← Back to context

Comment by jjani

4 days ago

It feels similar to Llama4 - rushed. Sonnet had been king for at least 6 months, then Gemini 2.5 Pro recently raised the bar. They felt they had to respond. Ghibli memes are great, but not at the cost of losing the whole enterprise market. Currently for B2C, there's almost no lock in. Users can switch to a better app/model at very little cost. With B2B it's different, a product built on Sonnet generally isn't just going to switch to an OA model overnight unless there's huge benefits. OA will want a piece of that lock-in pie, which they'd been losing at a very rapid pace. Whether their new models solve that remains to be seen. To me, actually building products on top of these models, I still don't see much reason to use any of their models. From all testing I've been doing over the last 2 days, they don't seem particularly competitive. Potentially 4.1 or o4-mini for certain tasks, but whether they beat e.g. Deepseek v3 currently isn't clear-cut.

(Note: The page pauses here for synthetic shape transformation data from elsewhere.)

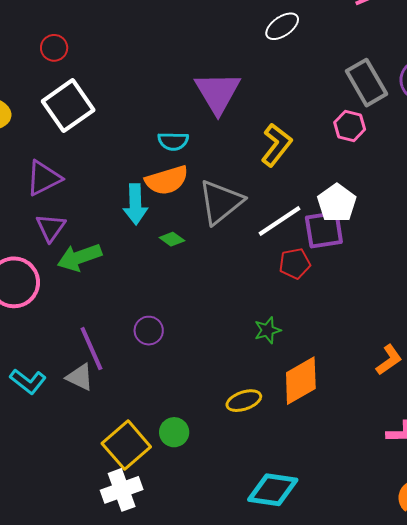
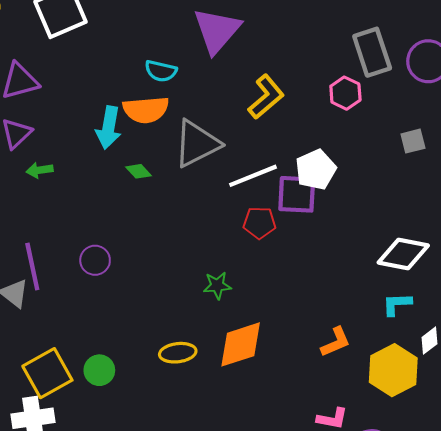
green arrow: (79, 257) -> (40, 170), size x0.6

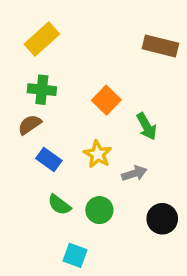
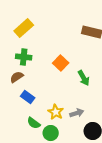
yellow star: (98, 154) -> (56, 112), moved
gray arrow: (134, 173) -> (77, 113), moved
green circle: (99, 210) -> (51, 133), moved

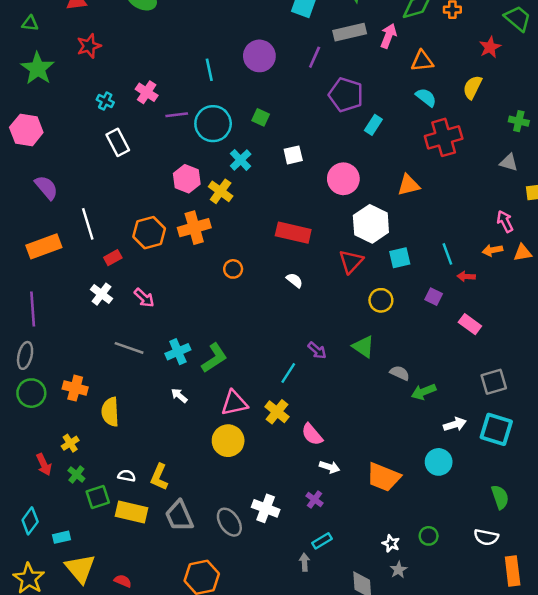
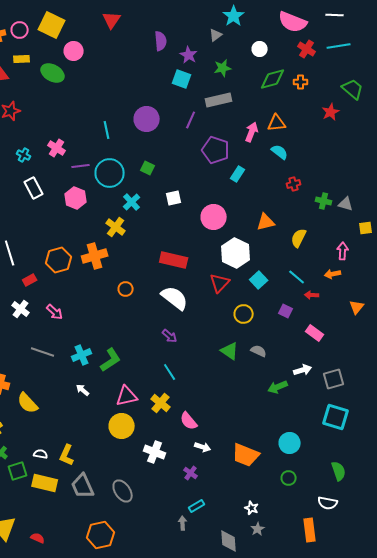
pink arrow: (388, 36) -> (252, 132), moved
yellow semicircle: (472, 87) -> (299, 238), moved
green cross: (519, 121) -> (324, 201), moved
red cross: (444, 137) -> (294, 184), size x0.5
pink hexagon: (187, 179) -> (76, 198), moved
pink arrow: (505, 221) -> (343, 251), turned 30
orange triangle: (523, 253) -> (357, 307), moved, turned -42
cyan line: (447, 254) -> (297, 277), turned -30
cyan square: (400, 258) -> (259, 280), turned -30
white semicircle: (294, 280) -> (175, 298), size x2.0
purple arrow: (317, 350) -> (170, 336), moved
cyan line: (288, 373) -> (170, 372), turned -66
gray semicircle: (400, 373) -> (259, 351), moved
yellow semicircle: (110, 412) -> (28, 403), turned -40
white arrow: (455, 424) -> (303, 370), moved
white cross: (266, 508) -> (155, 452), moved
green circle: (429, 536) -> (289, 478), moved
orange rectangle: (513, 571) -> (310, 530), moved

Yeah. God knows. I was really surprised to see the Fchollet's benchmark being aced months ago, but whatever their internal QA was perhaps lacking. I was asking some fairly simple code, that too in Python, using Scikit learn for which I presume there must be a lot of training data, it for some reason, changed the casing of the columns, and didn't follow my instructions as I asked it, cause the function was being rewritten to reduce bloat, along with other random things I didn't ask it for.

  • Everyone games the benchmarks, but a lot is pointing towards both Meta and OpenAI going to even further lengths than the others.

    • I am however wondering if this is o3-preview or o3? I have had wildly fluctuating experiences when I used the preview models previously, esp. the GPT4-Turbo previews though the GPT4-Turbo/V/o were a lot more stable.